La localidad de Rendel y sus alrededores, que antes albergaban a 25 mil personas, son el epicentro de un desastre potencial. Miles se han ido a pie, vadeando un río que llega a la cintura que da tantas vueltas que requiere nueve cruces a lo largo del camino. Las cosas que llevan son todo lo que les queda: bolsas de ropa y ganado pequeño. Portan la enfermedad, también, con destino a localidades conectadas con el resto del país por carretera.
Quienes se quedan son testigos del lento avance de la miseria. Las enfermeras heroicas atienden a los pacientes tendidos en el piso de la clínica como muñecas de trapo, algunos reposando sobre las improvisadas camillas en que llegaron. Los pacientes vomitan y defecan en el piso o en pequeñas cubetas amarillas, demasiado enfermos para dejar sus sofocantes confines. Los desechos son vaciados en un hoyo en la colina justo detrás de la clínica, a la espera de que la siguiente lluvia lo desborde de nuevo. El olor a bilis y excremento escoce las fosas nasales.
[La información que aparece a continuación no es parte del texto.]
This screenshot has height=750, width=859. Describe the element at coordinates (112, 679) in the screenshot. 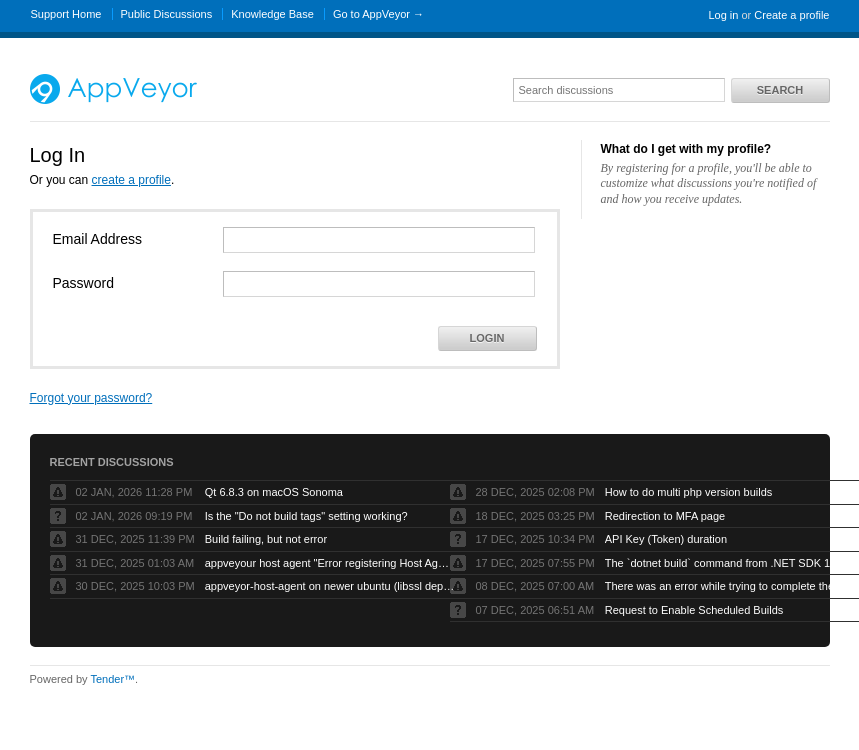

I see `Tender™` at that location.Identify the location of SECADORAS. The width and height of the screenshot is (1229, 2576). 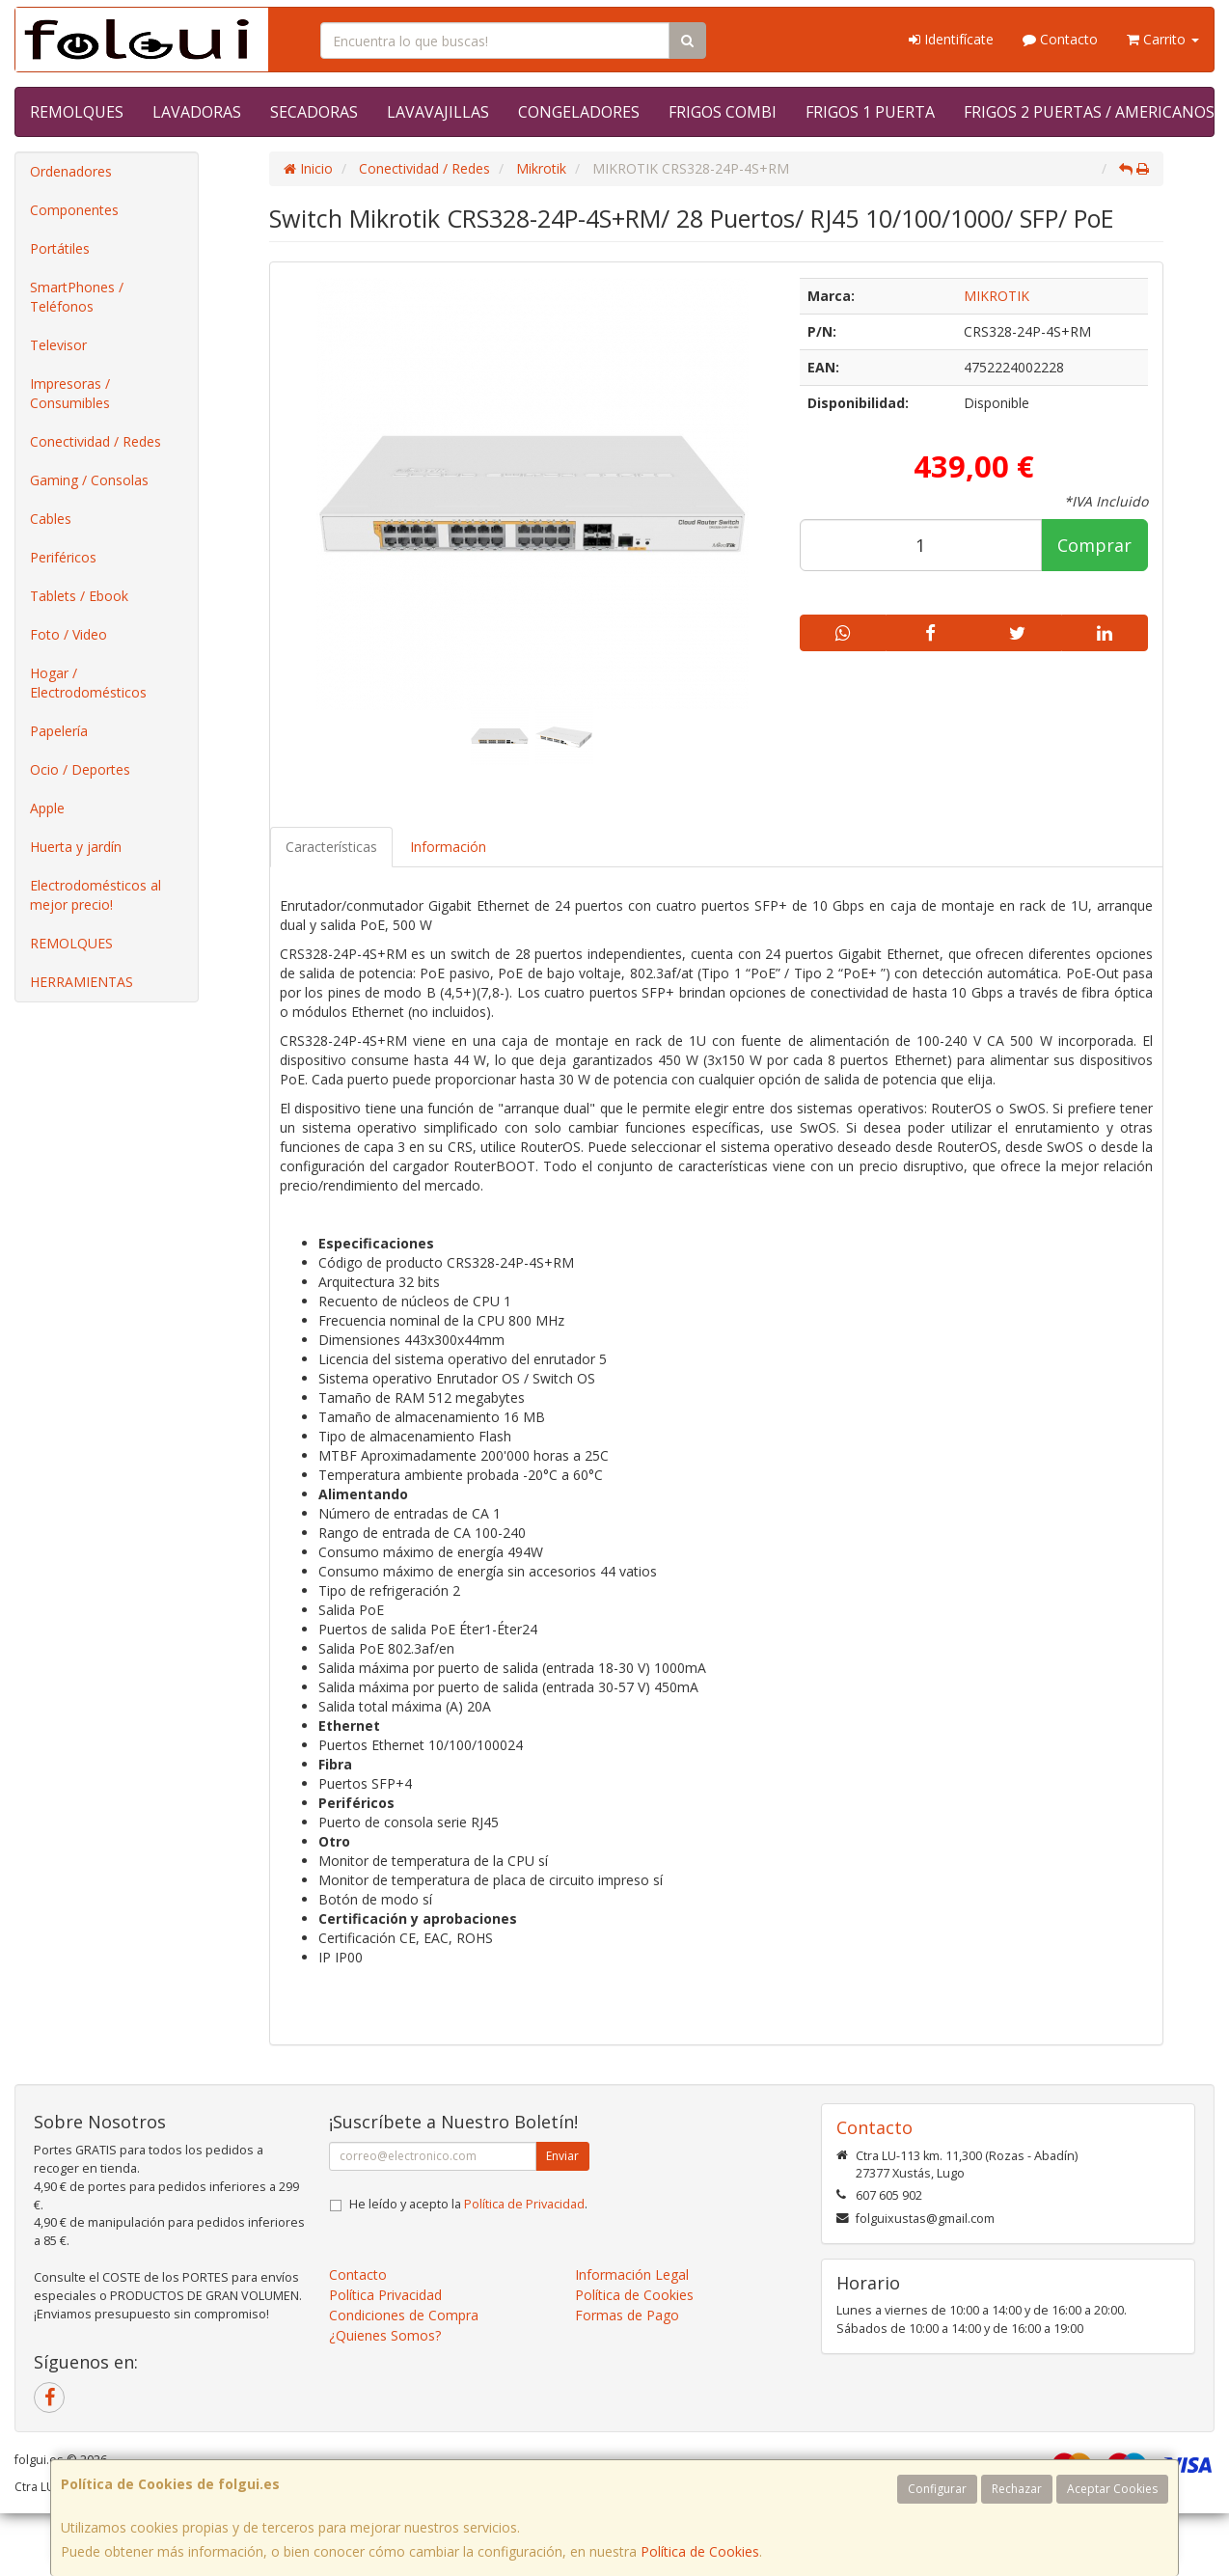
(314, 112).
Una niña que llora es acunada por su madre mientras un goteo intravenoso introduce líquidos en su diminuto brazo. Un joven esposo alimenta a su esposa embarazada con atole caliente, soplando sobre cada cucharada mientras los pacientes se retuercen a su alrededor. Un padre besa la oreja de su hijo de 4 años para suavizar el sabor de la solución salina.
"Pasé la noche aquí con ella, pero la cama es demasiado pequeña para ambas así que dormí afuera y la estuve revisando cada hora", dijo Jean Romit Cadet, de 22 años de edad, el joven esposo, entregando la cuchara a su esposa e instándola a comer. "Si me enfermo, ni modo. Soy responsable por ella".
Habla por sí mismo
En la localidad, los ciudadanos han establecido una estación de limpieza al lado del camino, una operación sencilla con un tanque de agua clorada que era rociada en los zapatos y manos de quienes huían. Con cada partida, el temor de llevar el cólera a las ciudades más grandes era real.
La inmovilidad era interrumpida muy a menudo por otro paciente que se dirigía a la clínica, tambaleándose por los senderos rocosos o cargado por la familia. Algunas casas de concreto ofrecen el único recordatorio de la localidad que era. Las casas derribadas han sido apiladas junto con los árboles y ramas dispersos por la tormenta.
"Es como el fin del mundo", dijo Joseph Kenso, de 33 años. "Mire a su alrededor. El desastre habla por sí mismo".